Why has federalism tended to shift policy to the left? Antonin Scalia suggested that it was because the conventional conservative attitude to federalism amounted to a form of unilateral disarmament: “When liberals are in power they do not shrink from using the federal structure for what they consider to be sound governmental goals. But when conservatives take charge, the most they hope to do is to keep anything from happening.” While a Republican Congress is generally happy to enact legislation that leaves states the freedom to shift policy further to the left, Democratic Congresses are never so careless as to allow states to cancel out their efforts by shifting it back to the right.
What can be done about this state of affairs? In short, states need to be kept on a tight leash.
Firstly, conservatives should stop imagining that state governments are necessarily champions of free markets. Even under the best of circumstances, they will always consist of politicians with their own purposes — including politicians in Albany and Sacramento who are seeking opportunities to shift the country leftward and fleece federal taxpayers.

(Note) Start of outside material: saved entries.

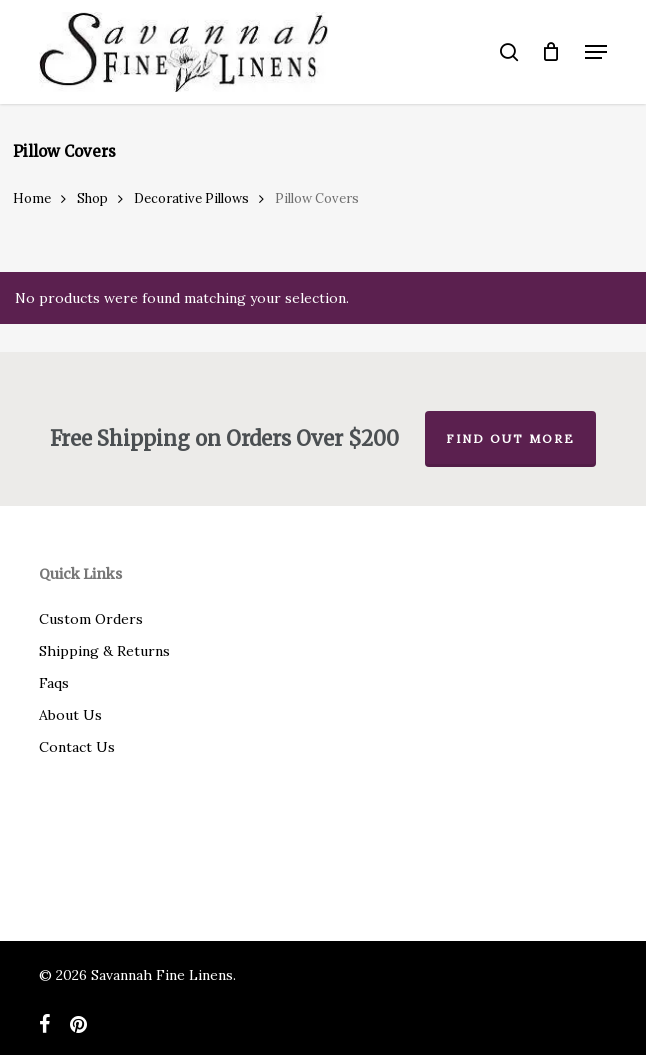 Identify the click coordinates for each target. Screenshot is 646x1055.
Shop (92, 198)
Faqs (54, 683)
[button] (596, 52)
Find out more (510, 438)
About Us (70, 715)
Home (32, 198)
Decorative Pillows (191, 198)
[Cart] (551, 52)
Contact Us (77, 747)
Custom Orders (91, 619)
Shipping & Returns (104, 651) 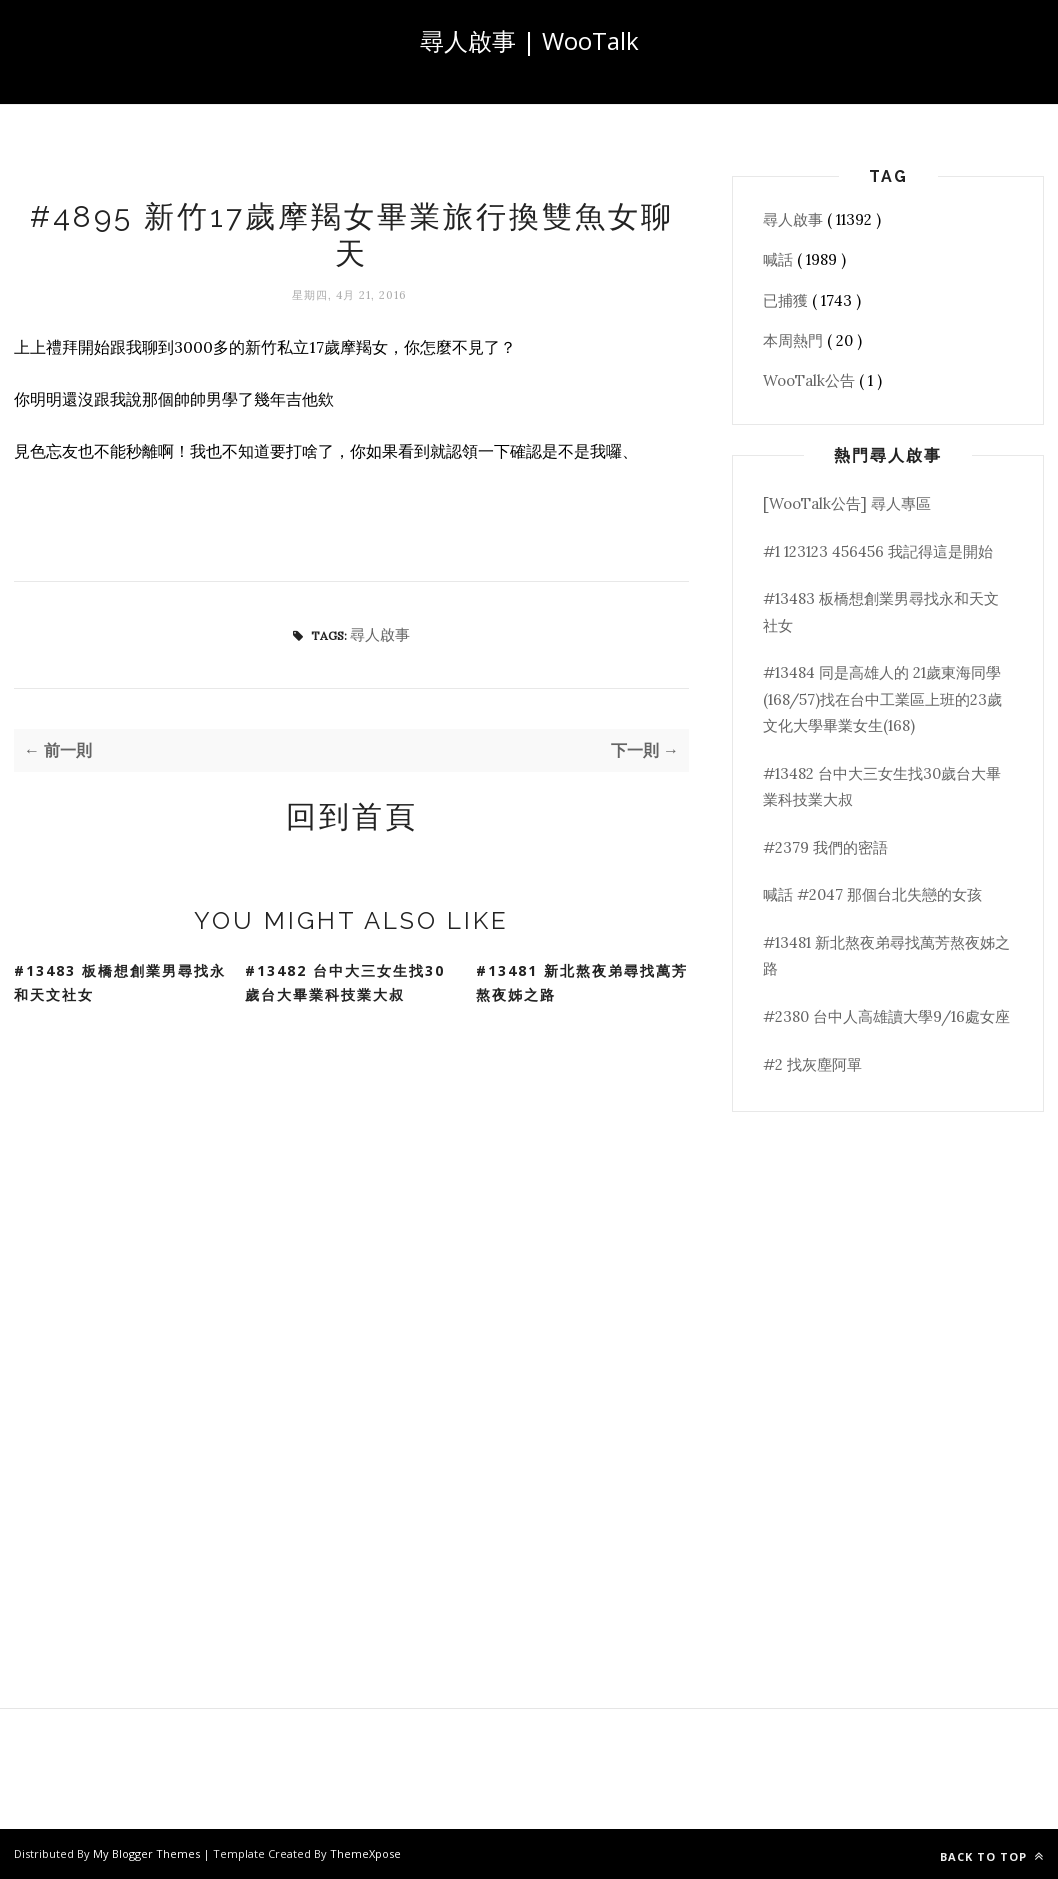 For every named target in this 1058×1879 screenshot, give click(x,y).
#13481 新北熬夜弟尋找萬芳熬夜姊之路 (582, 983)
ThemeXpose (365, 1853)
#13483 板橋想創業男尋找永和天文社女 (120, 983)
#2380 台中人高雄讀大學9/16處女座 (886, 1016)
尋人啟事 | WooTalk (529, 40)
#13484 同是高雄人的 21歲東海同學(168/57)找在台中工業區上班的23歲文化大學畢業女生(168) (882, 699)
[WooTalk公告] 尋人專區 (847, 503)
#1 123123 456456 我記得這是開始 (878, 551)
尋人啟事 (380, 634)
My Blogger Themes (148, 1853)
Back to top (992, 1856)
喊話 (780, 259)
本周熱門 (795, 340)
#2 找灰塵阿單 (812, 1064)
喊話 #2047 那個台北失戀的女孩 (872, 894)
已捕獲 (787, 300)
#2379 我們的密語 (825, 847)
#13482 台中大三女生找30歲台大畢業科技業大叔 (345, 983)
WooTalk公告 (811, 380) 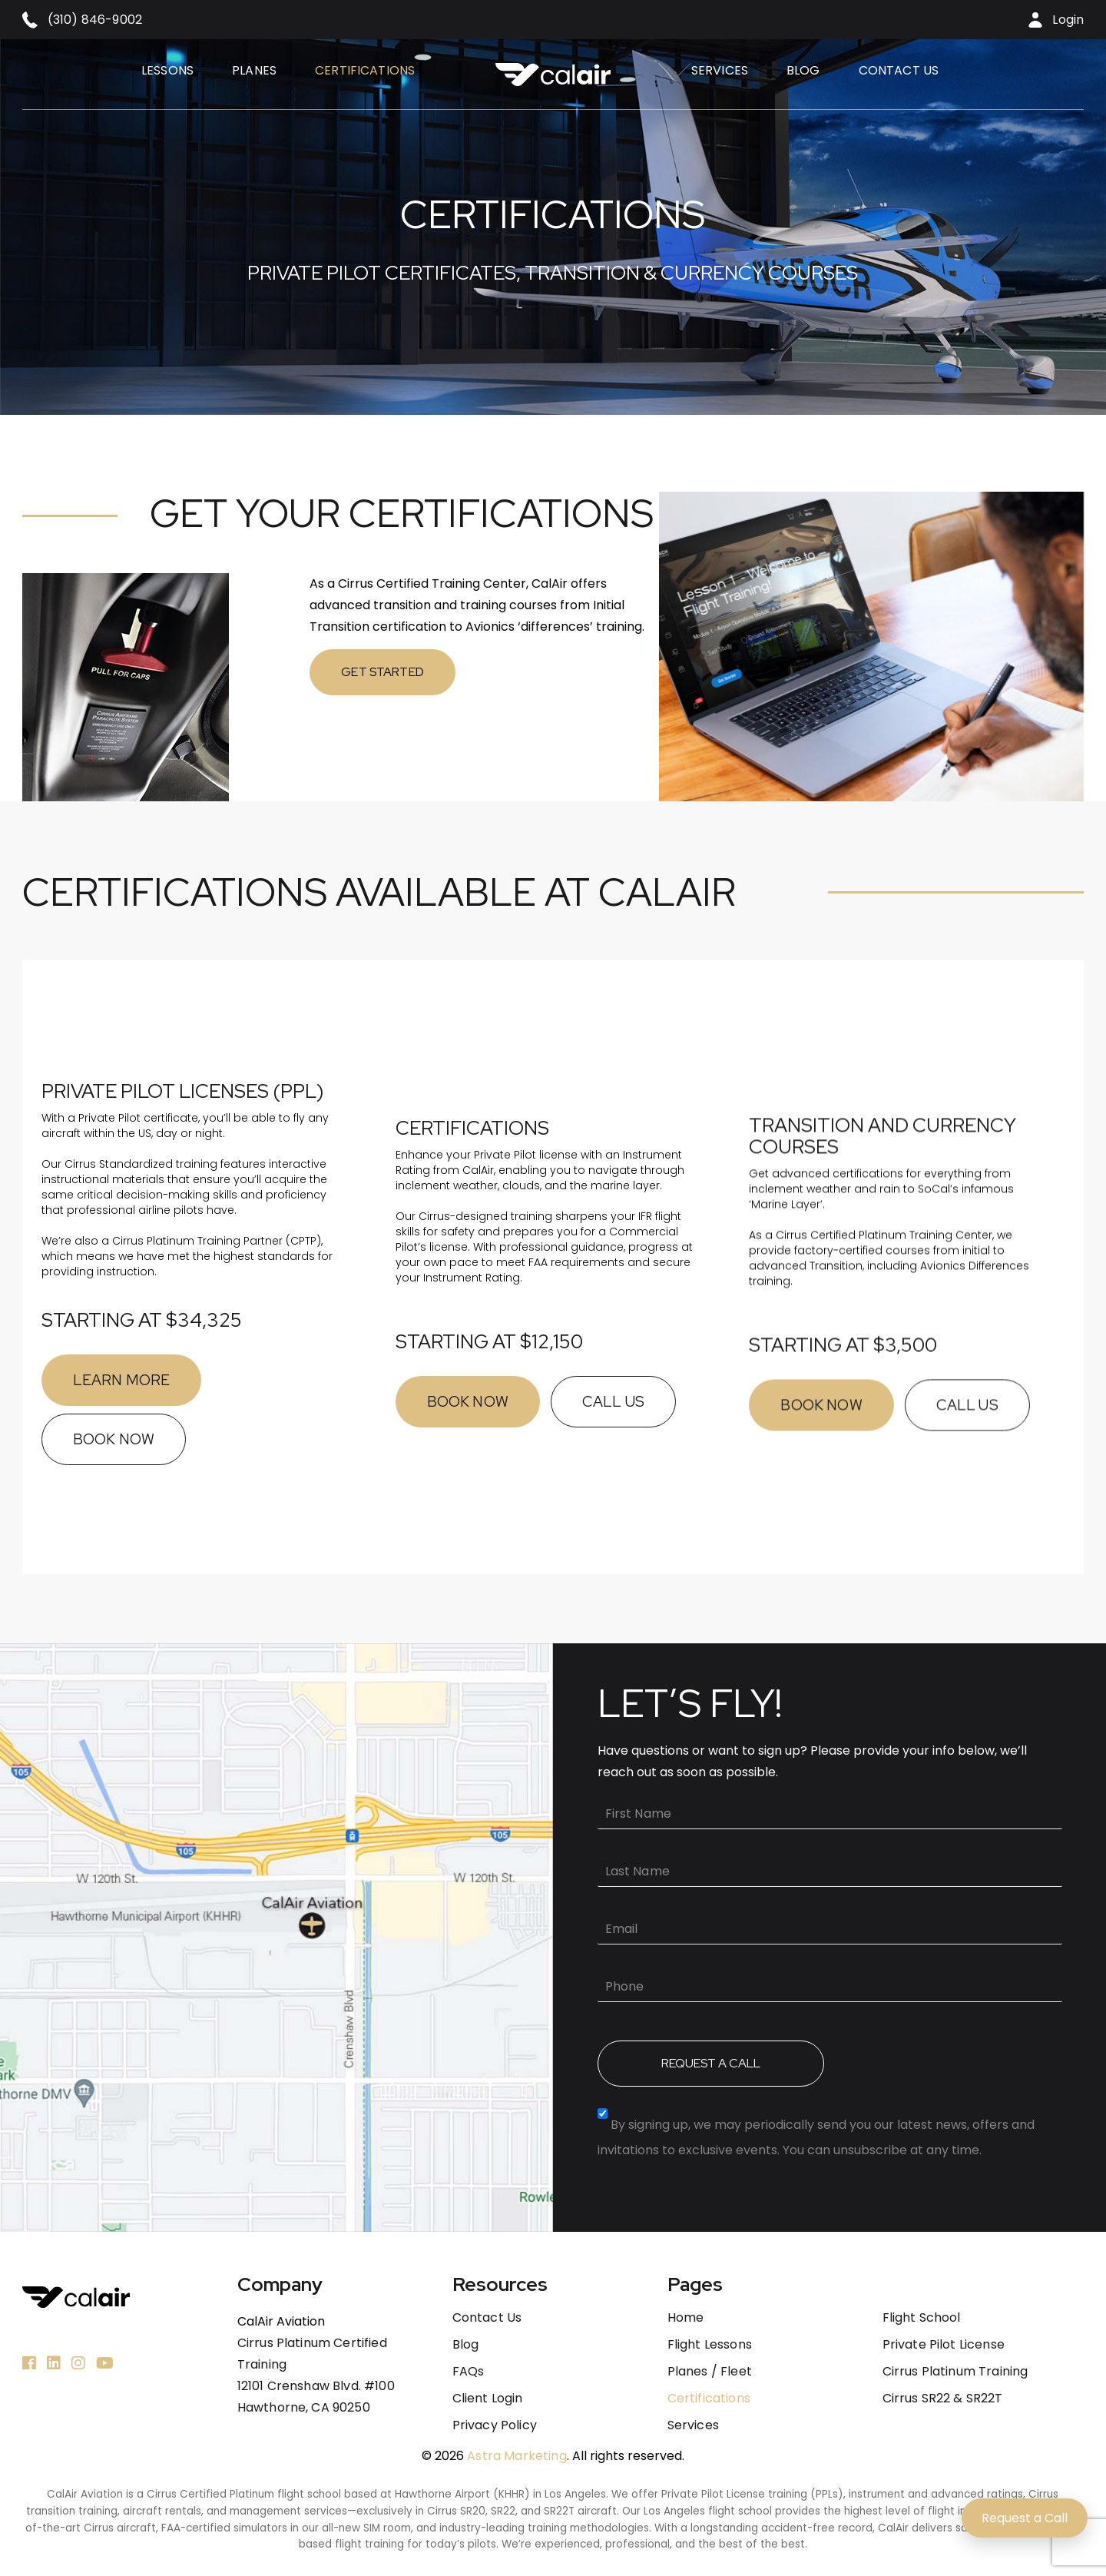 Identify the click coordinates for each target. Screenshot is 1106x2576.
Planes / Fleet (709, 2372)
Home (685, 2318)
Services (719, 70)
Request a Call (1025, 2518)
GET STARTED (308, 672)
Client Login (487, 2398)
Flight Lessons (709, 2345)
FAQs (468, 2372)
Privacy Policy (494, 2425)
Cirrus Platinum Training (955, 2372)
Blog (803, 70)
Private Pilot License (943, 2345)
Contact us (899, 70)
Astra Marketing (516, 2456)
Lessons (167, 70)
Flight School (921, 2318)
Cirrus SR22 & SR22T (942, 2398)
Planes (254, 70)
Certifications (365, 70) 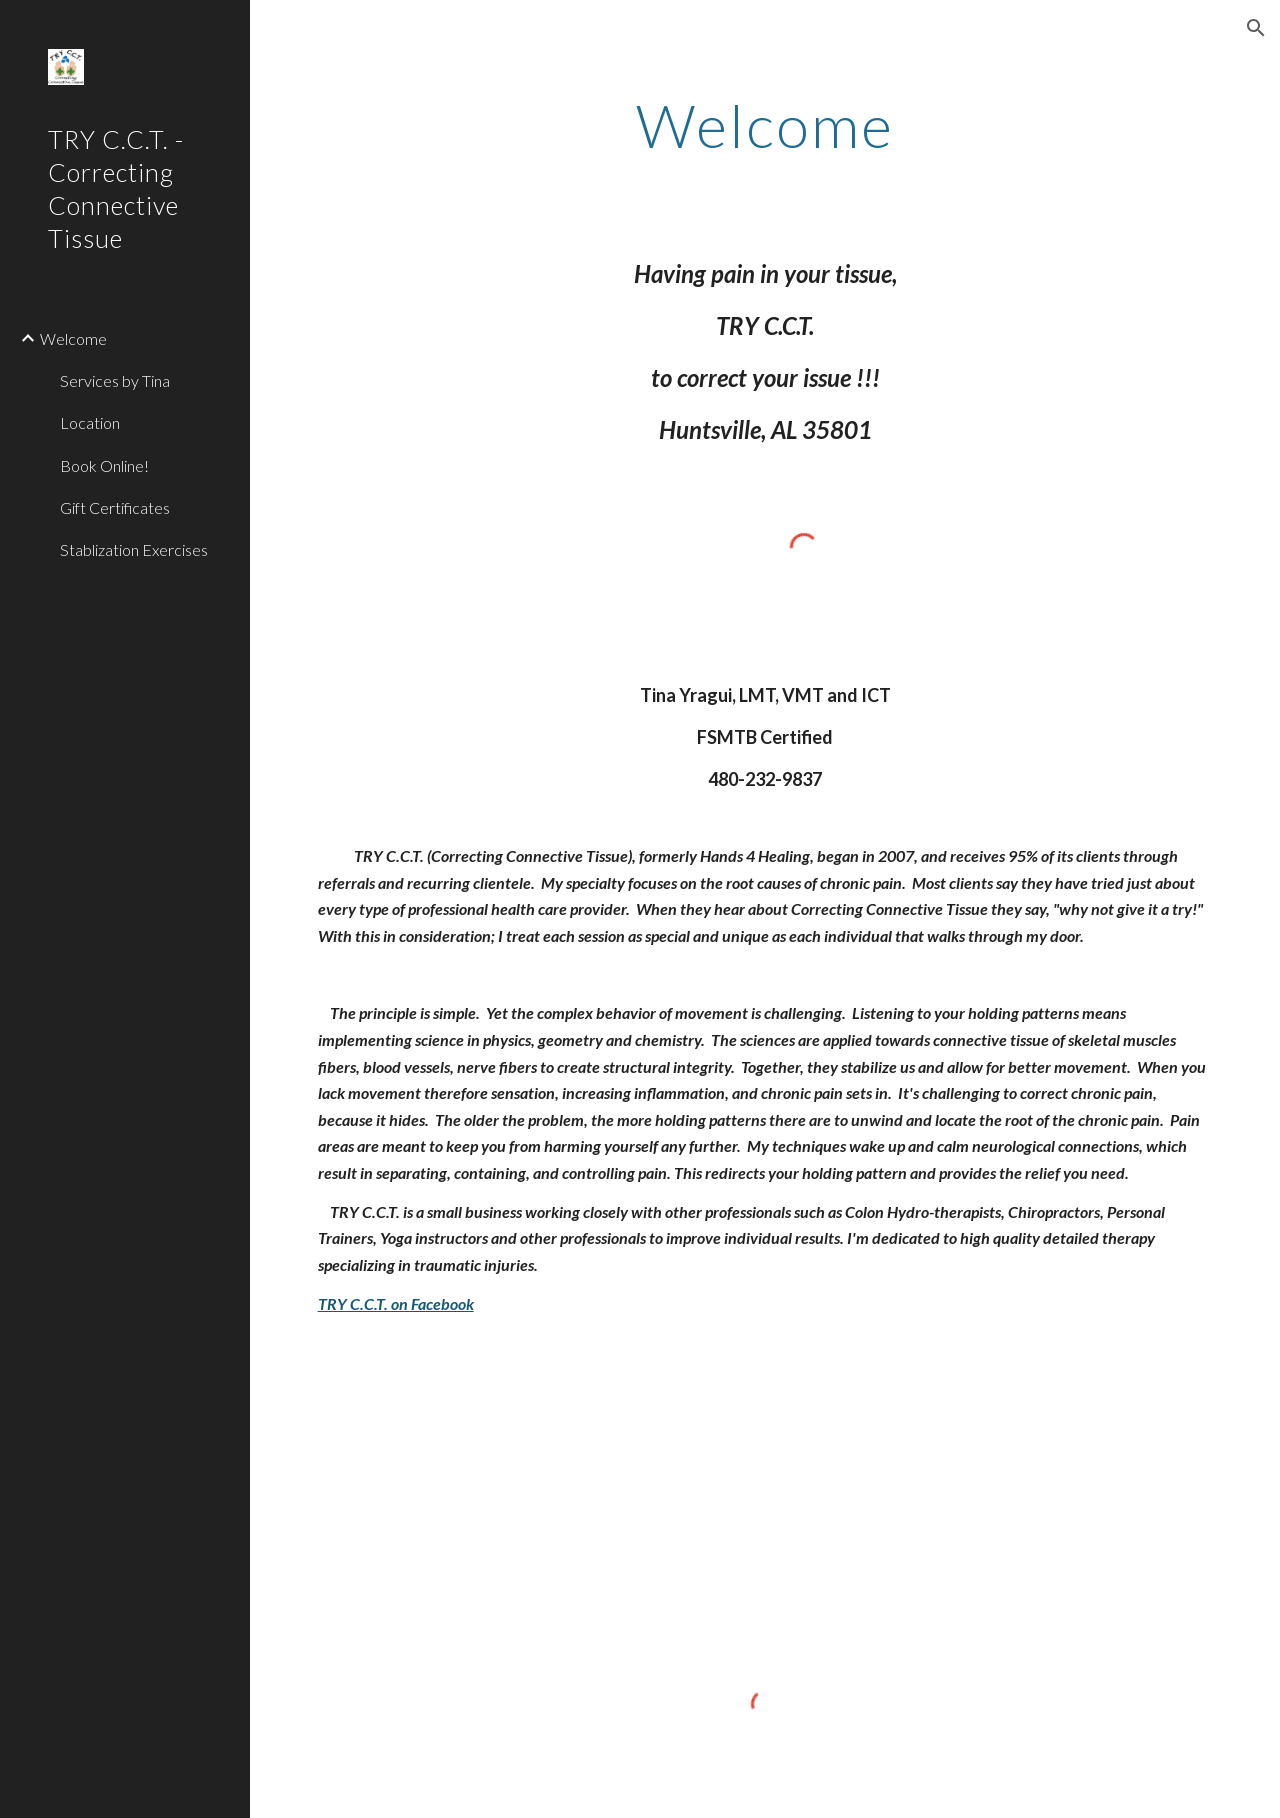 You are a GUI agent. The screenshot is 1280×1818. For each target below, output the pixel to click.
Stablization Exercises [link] (134, 549)
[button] (1256, 28)
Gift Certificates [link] (115, 507)
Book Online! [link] (104, 465)
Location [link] (90, 422)
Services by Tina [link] (115, 380)
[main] (764, 125)
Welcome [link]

Secondly, Congress needs to eliminate any incentive that its programs may establish for states to inflate their expenditures — which means turning matching funds into block grants, so that fiscal rights wouldn’t come without responsibilities.
Thirdly, Republicans should realize that handing out cash and passing the buck to states tends to leave difficult problems and trade-offs unresolved. It is easiest to address social problems in a targeted and efficient way if you do so directly.
We ought not to have an overly romantic view of federalism at odds with that of the architects of the Constitution. It is of the states, after all, that John Marshall was speaking when he warned: “The power to tax is the power to destroy.”